The lifespan of the artificial turf systems used for athletic fields (football, five-a-side, or rugby) depends on various factors, including the site’s geographic location, how heavily the field is used, and how it’s maintained. But when it’s time to replace the surface, the removal of the old field can result in considerable technical, financial, and environmental advantages. The key is salvaging the performance infill rubber granules from the old system, especially because of the significant cost savings.
But salvaging the performance infill rubber granules from an old field to be used for a new one requires a technical feasibility study, so experts can analyze the condition of the system and the artificial turf, determine whether space is available for collecting the old material, and evaluate the sand and rubber granulate mixture for both quantitative (the amount of sand and rubber in the existing surface) and qualitative (the mechanical properties of the granulate meant to be recycled) properties.

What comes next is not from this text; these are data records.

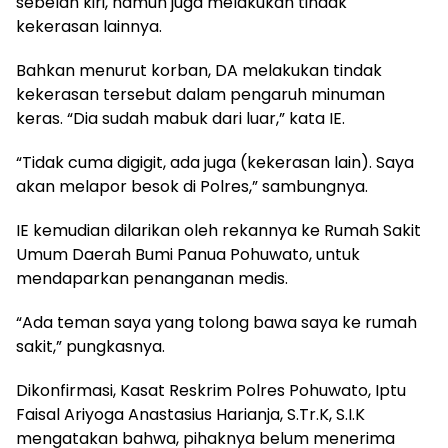
sebelah kiri, namun juga melakukan tindak
kekerasan lainnya.
Bahkan menurut korban, DA melakukan tindak
kekerasan tersebut dalam pengaruh minuman
keras. “Dia sudah mabuk dari luar,” kata IE.
“Tidak cuma digigit, ada juga (kekerasan lain). Saya
akan melapor besok di Polres,” sambungnya.
IE kemudian dilarikan oleh rekannya ke Rumah Sakit
Umum Daerah Bumi Panua Pohuwato, untuk
mendaparkan penanganan medis.
“Ada teman saya yang tolong bawa saya ke rumah
sakit,” pungkasnya.
Dikonfirmasi, Kasat Reskrim Polres Pohuwato, Iptu
Faisal Ariyoga Anastasius Harianja, S.Tr.K, S.I.K
mengatakan bahwa, pihaknya belum menerima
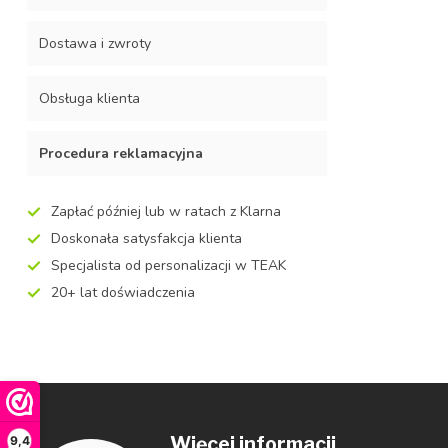
Dostawa i zwroty
Obsługa klienta
Procedura reklamacyjna
Zapłać później lub w ratach z Klarna
Doskonała satysfakcja klienta
Specjalista od personalizacji w TEAK
20+ lat doświadczenia
Więcej informacji
9,4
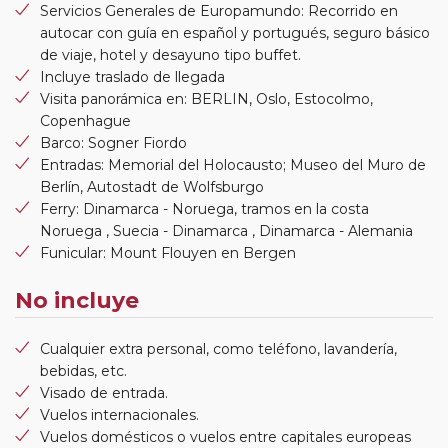
Servicios Generales de Europamundo: Recorrido en
autocar con guía en español y portugués, seguro básico
de viaje, hotel y desayuno tipo buffet.
Incluye traslado de llegada
Visita panorámica en: BERLIN, Oslo, Estocolmo,
Copenhague
Barco: Sogner Fiordo
Entradas: Memorial del Holocausto; Museo del Muro de
Berlín, Autostadt de Wolfsburgo
Ferry: Dinamarca - Noruega, tramos en la costa
Noruega , Suecia - Dinamarca , Dinamarca - Alemania
Funicular: Mount Flouyen en Bergen
No incluye
Cualquier extra personal, como teléfono, lavandería,
bebidas, etc.
Visado de entrada.
Vuelos internacionales.
Vuelos domésticos o vuelos entre capitales europeas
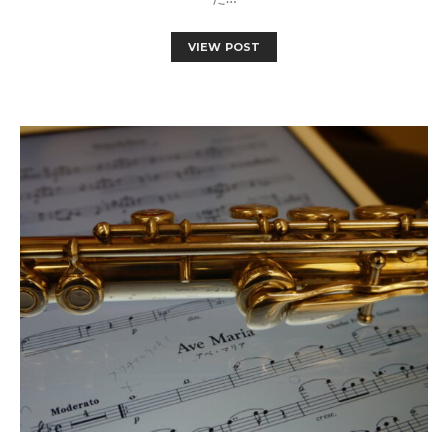
VIEW POST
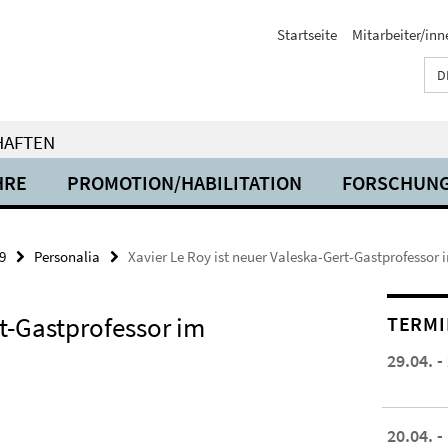
Startseite
Mitarbeiter/inn
D
HAFTEN
HRE
PROMOTION/HABILITATION
FORSCHUN
9
Personalia
Xavier Le Roy ist neuer Valeska-Gert-Gastprofesso
rt-Gastprofessor im
TERMI
29.04. -
20.04. -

The resulting data must then be cross-checked to confirm that the rubber granulate can be reused in the new synthetic surface. The results will determine how much new crumb rubber granulate must be added to guarantee the new surface’s technical and sports performance characteristics.

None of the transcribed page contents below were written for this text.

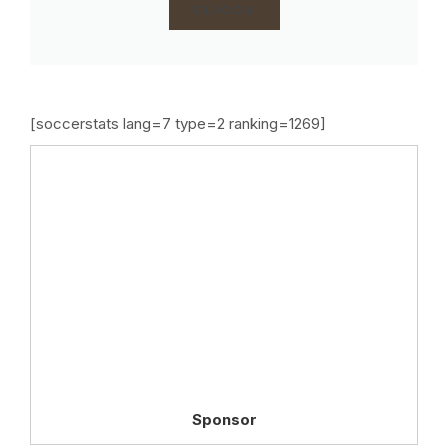
CLICCA
[soccerstats lang=7 type=2 ranking=1269]
Sponsor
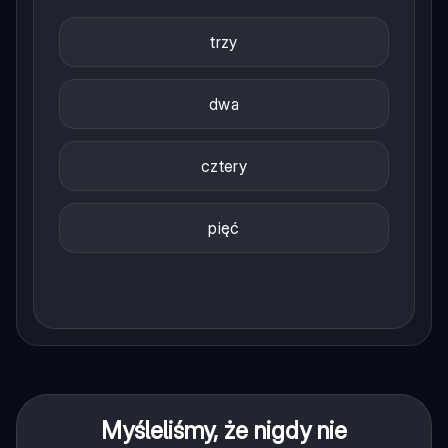
trzy
dwa
cztery
pięć
Myśleliśmy, że nigdy nie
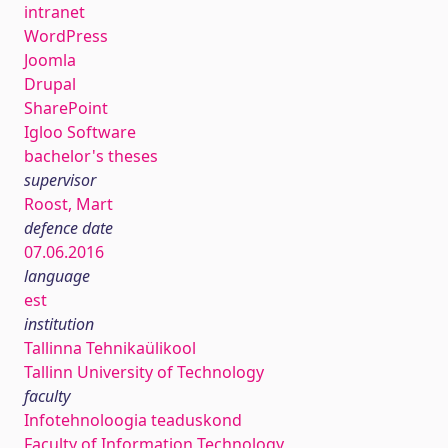
intranet
WordPress
Joomla
Drupal
SharePoint
Igloo Software
bachelor's theses
supervisor
Roost, Mart
defence date
07.06.2016
language
est
institution
Tallinna Tehnikaülikool
Tallinn University of Technology
faculty
Infotehnoloogia teaduskond
Faculty of Information Technology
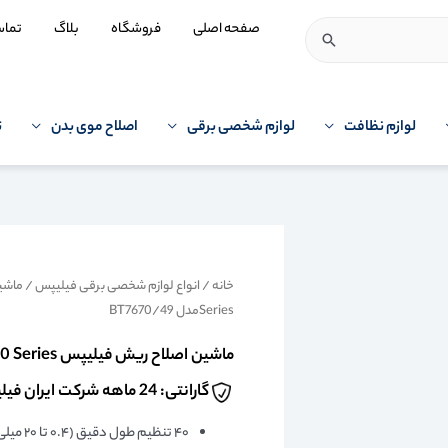
صفحه اصلی
فروشگاه
بلاگ
تما
لوازم نظافت
لوازم شخصی برقی
اصلاح موی بدن
ت
خانه
/
انواع لوازم شخصی برقی فیلیپس
/
ماشین
Seriesمدل BT7670/49
ماشین اصلاح ریش فیلیپس Norelco 7000 Seriesمدل BT7670/49
گارانتی: 24 ماهه شرکت ایران فیلیپس
۴۰ تنظیم طول دقیق (۰.۴ تا ۲۰ میلی‌متر)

Studying the rubber granulate involves analyzing its mechanical properties. After the mixture is checked and sifted to separate the sand from the rubber, the rubber granulate undergoes a series of tests to assess its condition.
First, its real and apparent densities are examined in an immersion test using a pycnometer.
The rubber granulate is then sifted again to establish its granulation curve.
Next, the mechanical aging degree of the rubber granulate is examined to evaluate whether it can be recycled. (Its recovery behavior is based on its elastomeric properties, which are determined in two tests: one for volumetric compression and the other a creep-recovery test.)
This type of testing allows us to determine and compare the rigidity of various types of rubber, and how deformed it becomes after being subjected to long-term use by observing its gradual deformation due to its viscoelastic nature and the variation in its mechanical properties.
More specifically, the study produces a series of metrics that indicate whether the crumb rubber can be used, and if so, how much of it can be.
The test results are used to confirm the project’s technical feasibility, and to define—in a reliable manner—whether the existing granulate is suitable for reuse and the amount of additional rubber granulate needed for the installation of the new artificial turf.